I tidied up my initial draft of incremental code generation so that it no longer gratuitously lowers functions which are not being recompiled. This was enough to get some results — results which are semi-bogus, due to not relinking, but which nevertheless give some idea of what can be expected.
Compiler | Seconds |
---|---|
Trunk | 33 |
Incremental, no server | 33 |
Server, first run | 27 |
Server, second run | 14 |
Preprocess | 4 |
So, the results are a bit odd. Recompiling is fast, as we’d expect — about twice as fast as a plain build. However, it still falls far short of the time used by the preprocessor. What is going on in there?
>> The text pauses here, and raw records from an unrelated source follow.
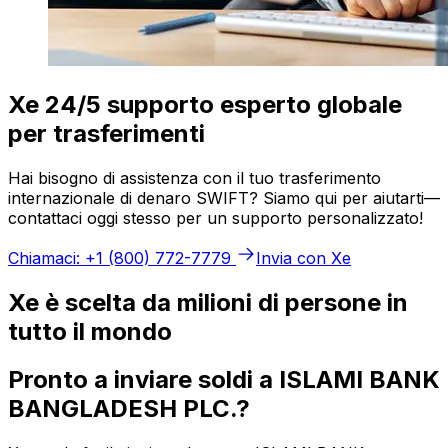
Xe 24/5 supporto esperto globale
per trasferimenti
Hai bisogno di assistenza con il tuo trasferimento
internazionale di denaro SWIFT? Siamo qui per aiutarti—
contattaci oggi stesso per un supporto personalizzato!
Chiamaci: +1 (800) 772-7779
Invia con Xe
Xe è scelta da milioni di persone in
tutto il mondo
Pronto a inviare soldi a ISLAMI BANK
BANGLADESH PLC.?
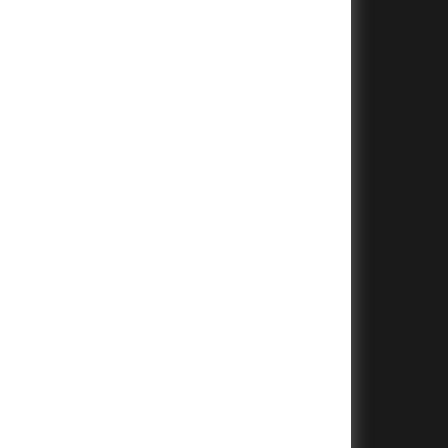
+
+
+
+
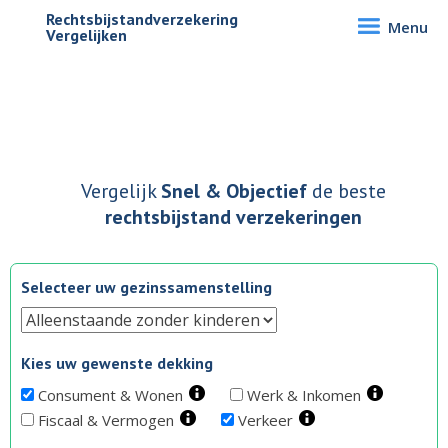
Rechtsbijstandverzekering
Menu
Vergelijken
Vergelijk
Snel & Objectief
de beste
rechtsbijstand verzekeringen
Selecteer uw gezinssamenstelling
Kies uw gewenste dekking
Consument & Wonen
Werk & Inkomen
Fiscaal & Vermogen
Verkeer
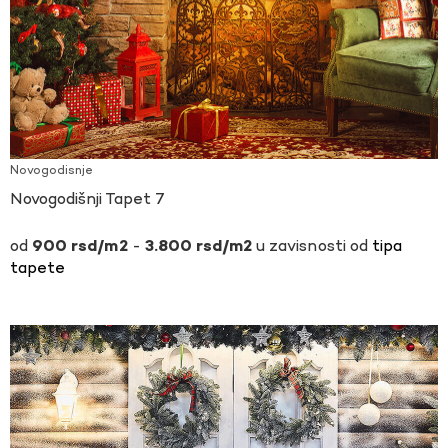
Novogodisnje
Novogodišnji Tapet 7
-
u zavisnosti od
tipa
900
rsd
3.800
rsd
tapete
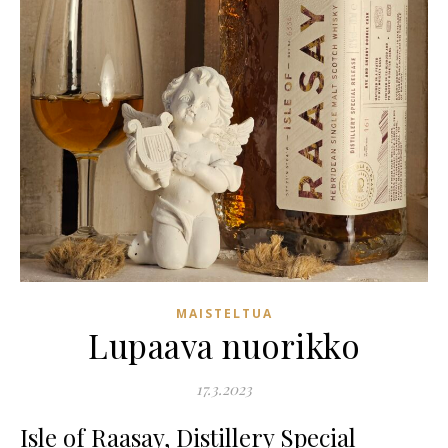
MAISTELTUA
Lupaava nuorikko
17.3.2023
Isle of Raasay, Distillery Special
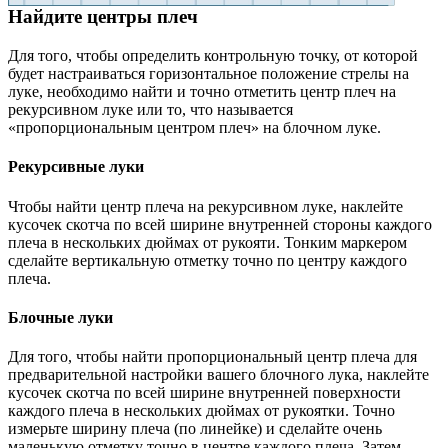
Найдите центры плеч
Для того, чтобы определить контрольную точку, от которой
будет настраиваться горизонтальное положение стрелы на
луке, необходимо найти и точно отметить центр плеч на
рекурсивном луке или то, что называется
«пропорциональным центром плеч» на блочном луке.
Рекурсивные луки
Чтобы найти центр плеча на рекурсивном луке, наклейте
кусочек скотча по всей ширине внутренней стороны каждого
плеча в нескольких дюймах от рукояти. Тонким маркером
сделайте вертикальную отметку точно по центру каждого
плеча.
Блочные луки
Для того, чтобы найти пропорциональный центр плеча для
предварительной настройки вашего блочного лука, наклейте
кусочек скотча по всей ширине внутренней поверхности
каждого плеча в нескольких дюймах от рукоятки. Точно
измерьте ширину плеча (по линейке) и сделайте очень
маленькую отметку точно в центре каждого плеча. Затем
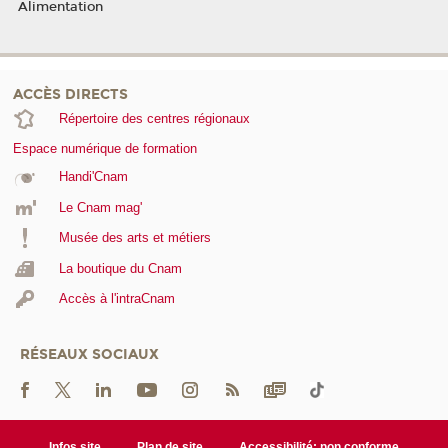
Alimentation
ACCÈS DIRECTS
Répertoire des centres régionaux
Espace numérique de formation
Handi'Cnam
Le Cnam mag'
Musée des arts et métiers
La boutique du Cnam
Accès à l'intraCnam
RÉSEAUX SOCIAUX
Infos site
Plan de site
Accessibilité: non conforme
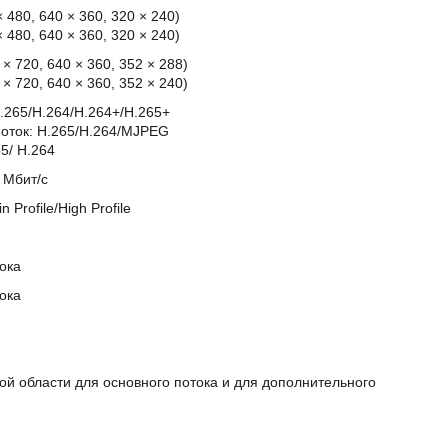
× 480, 640 × 360, 320 × 240)
× 480, 640 × 360, 320 × 240)
0 × 720, 640 × 360, 352 × 288)
0 × 720, 640 × 360, 352 × 240)
.265/H.264/H.264+/H.265+
оток: H.265/H.264/MJPEG
65/ H.264
6 Мбит/с
n Profile/High Profile
ока
ока
й области для основного потока и для дополнительного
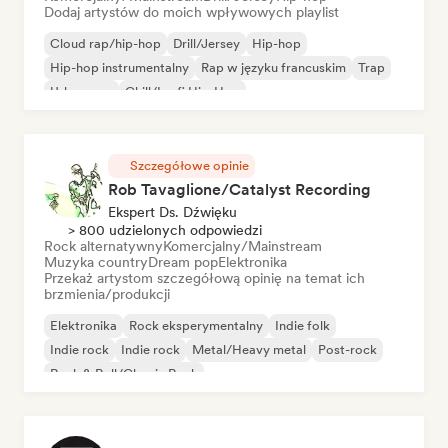
Dodaj artystów do moich wpływowych playlist
Cloud rap/hip-hop
Drill/Jersey
Hip-hop
Hip-hop instrumentalny
Rap w języku francuskim
Trap
Urban pop
Chill/Lo-fi Hip-Hop
Szczegółowe opinie
Rob Tavaglione/Catalyst Recording
Ekspert Ds. Dźwięku
> 800 udzielonych odpowiedzi
Rock alternatywny
Komercjalny/Mainstream
Muzyka country
Dream pop
Elektronika
Przekaż artystom szczegółową opinię na temat ich
brzmienia/produkcji
Elektronika
Rock eksperymentalny
Indie folk
Indie rock
Indie rock
Metal/Heavy metal
Post-rock
Rock & Roll/Classic Rock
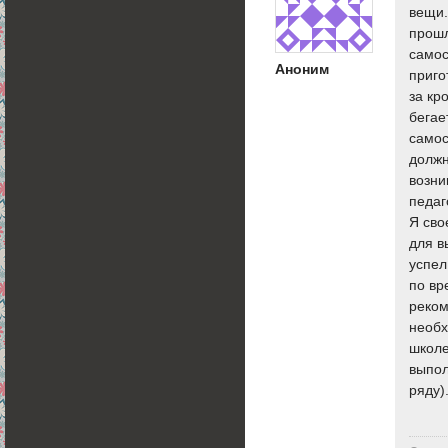
вещи.
прошл
самос
Аноним
приго
за кр
бегае
самос
должн
возни
педаг
Я сво
для в
успел
по вр
реком
необх
школе
выпол
ряду)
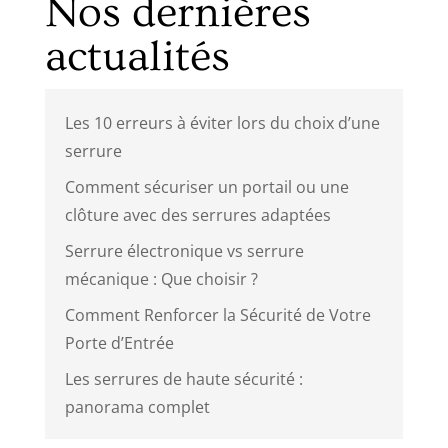
Nos dernières
actualités
Les 10 erreurs à éviter lors du choix d’une
serrure
Comment sécuriser un portail ou une
clôture avec des serrures adaptées
Serrure électronique vs serrure
mécanique : Que choisir ?
Comment Renforcer la Sécurité de Votre
Porte d’Entrée
Les serrures de haute sécurité :
panorama complet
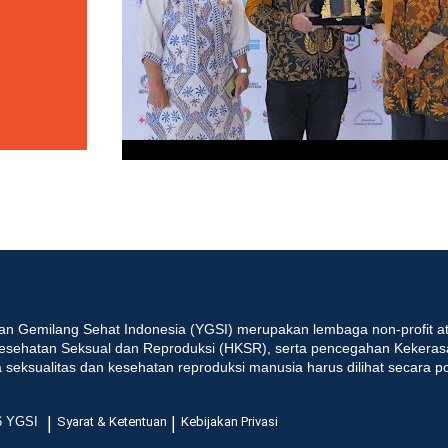
an Gemilang Sehat Indonesia (YGSI) merupakan lembaga non-profit at
esehatan Seksual dan Reproduksi (HKSR), serta pencegahan Kekeras
seksualitas dan kesehatan reproduksi manusia harus dilihat secara p
|
|
6 YGSI
Syarat & Ketentuan
Kebijakan Privasi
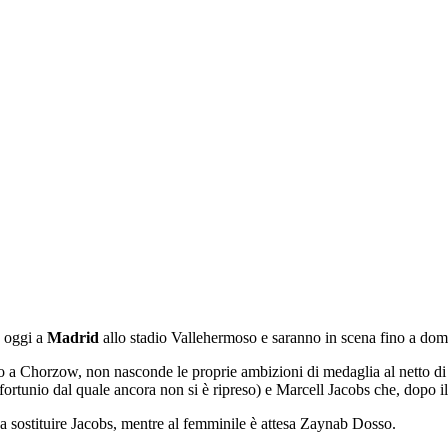
o oggi a
Madrid
allo stadio Vallehermoso e saranno in scena fino a do
to a Chorzow, non nasconde le proprie ambizioni di medaglia al netto di i
ortunio dal quale ancora non si è ripreso) e Marcell Jacobs che, dopo il
a sostituire Jacobs, mentre al femminile è attesa Zaynab Dosso.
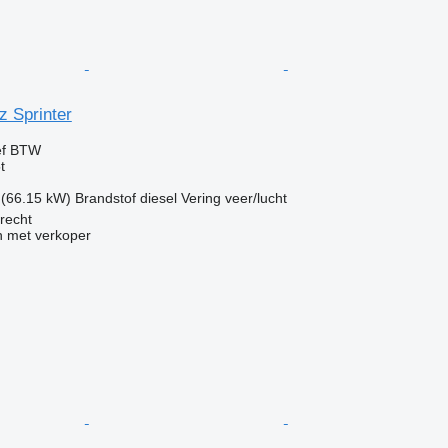
 Sprinter
ef BTW
t
 (66.15 kW)
Brandstof
diesel
Vering
veer/lucht
recht
 met verkoper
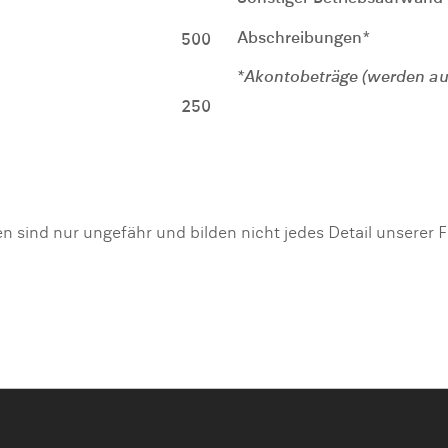
Abschreibungen*
500
*Akontobeträge (werden auf 
250
n sind nur ungefähr und bilden nicht jedes Detail unserer 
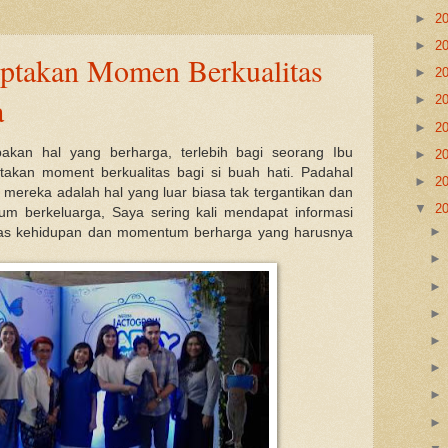
►
2
►
2
iptakan Momen Berkualitas
►
2
a
►
2
►
2
kan hal yang berharga, terlebih bagi seorang Ibu
►
2
takan moment berkualitas bagi si buah hati. Padahal
►
2
reka adalah hal yang luar biasa tak tergantikan dan
▼
2
um berkeluarga, Saya sering kali mendapat informasi
 kehidupan dan momentum berharga yang harusnya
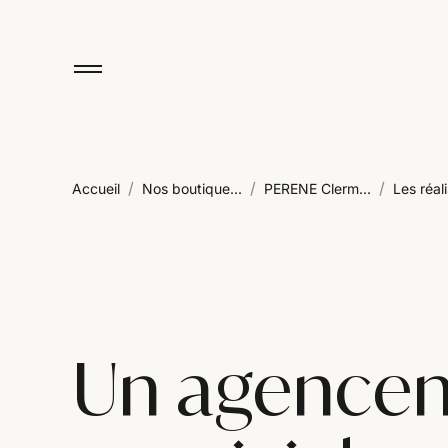
/
/
/
Accueil
Nos boutique...
PERENE Clerm...
Les réali
Un agencem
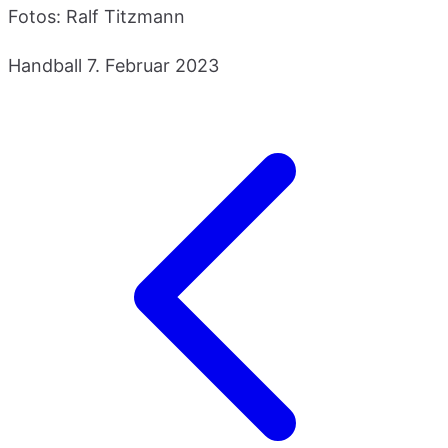
Fotos: Ralf Titzmann
Handball
7. Februar 2023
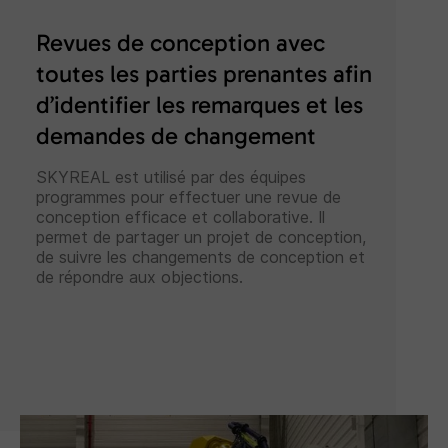
Revues de conception avec
toutes les parties prenantes afin
d’identifier les remarques et les
demandes de changement
SKYREAL est utilisé par des équipes
programmes pour effectuer une revue de
conception efficace et collaborative. Il
permet de partager un projet de conception,
de suivre les changements de conception et
de répondre aux objections.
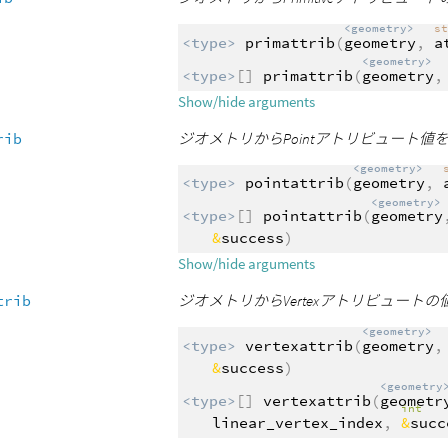
<geometry>
s
<type>
primattrib
(
geometry
,
a
<geometry>
<type>
[]
primattrib
(
geometry
Show/hide arguments
rib
ジオメトリからPointアトリビュート
<geometry>
<type>
pointattrib
(
geometry
,
<geometry>
<type>
[]
pointattrib
(
geometry
&
success
)
Show/hide arguments
trib
ジオメトリからVertexアトリビュート
<geometry>
<type>
vertexattrib
(
geometry
&
success
)
<geometry
<type>
[]
vertexattrib
(
geometr
int
linear_vertex_index
,
&
succ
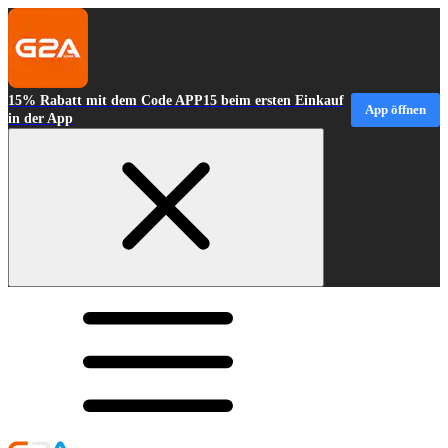
15% Rabatt mit dem Code APP15 beim ersten Einkauf
App öffnen
in der App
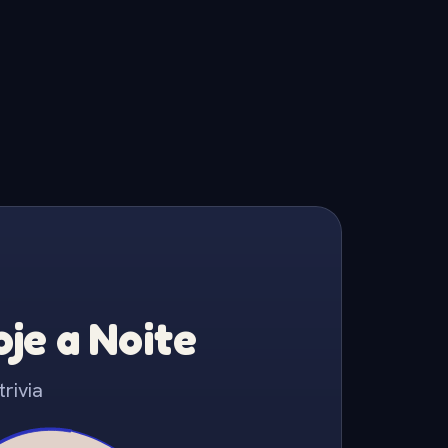
je a Noite
rivia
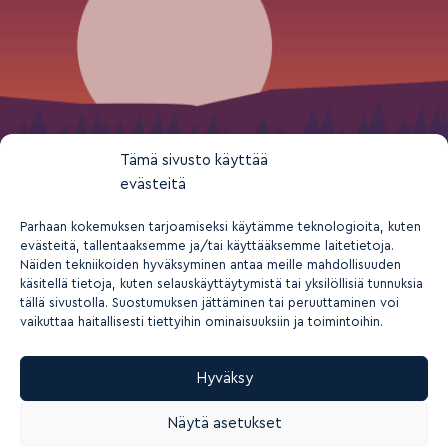
Tämä sivusto käyttää
evästeitä
Parhaan kokemuksen tarjoamiseksi käytämme teknologioita, kuten
evästeitä, tallentaaksemme ja/tai käyttääksemme laitetietoja.
Näiden tekniikoiden hyväksyminen antaa meille mahdollisuuden
käsitellä tietoja, kuten selauskäyttäytymistä tai yksilöllisiä tunnuksia
tällä sivustolla. Suostumuksen jättäminen tai peruuttaminen voi
vaikuttaa haitallisesti tiettyihin ominaisuuksiin ja toimintoihin.
Hyväksy
2026 © Suomen nuorisokeskusyhdistys ry
Näytä asetukset
Tietosuoja- ja yksityisyys
Rekisteriseloste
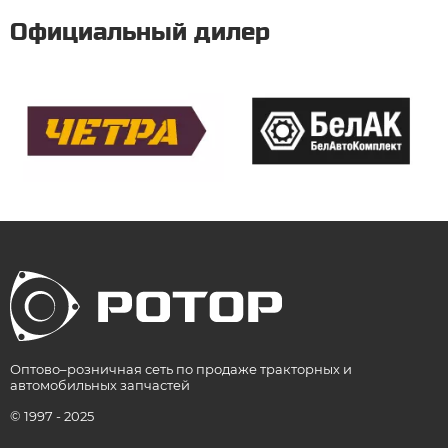
Официальный дилер
Оптово–розничная сеть по продаже тракторных и
автомобильных запчастей
© 1997 - 2025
A look with oprofile seems to indicate that the excess is spread around. About 10% of the total time is spent in the GC; another 7% is used computing MD5s. Other than that… if I add up the top 40 or so non-cpp functions, I get about 5 seconds worth, and there is a long tail after that. That’s a bummer since that kind of problem is hard to fix.
2 Comments
So, just using the incremental server I get a speedup of 20% for a clean compile? Cool!
The Server, second run is after a make clean or equivalent I presume.
What code base do you use for this test?
How much time does relinking take approximately?
My test case was building zenity, from Gnome. I use that as my canonical “small test” since I have it sitting here and it isn’t very big.
The 20% number appears to be a best case. If I try other programs the benefit drops or vanishes. I thought that maybe this had to do with hunk sizes, but I tested this theory yesterday with bad results. So, I don’t really know the cause 🙁
Yes, the second run is after “make clean”. This is, in theory, the best possible case for incremental codegen — no code has actually changed, but the resulting objects should not either.
The bogus part of this is that I haven’t implemented relinking. You just get bad results right now; that’s why the patch isn’t committed. I’ve been poking at objdump and ld trying to find a way to script this part without too much work.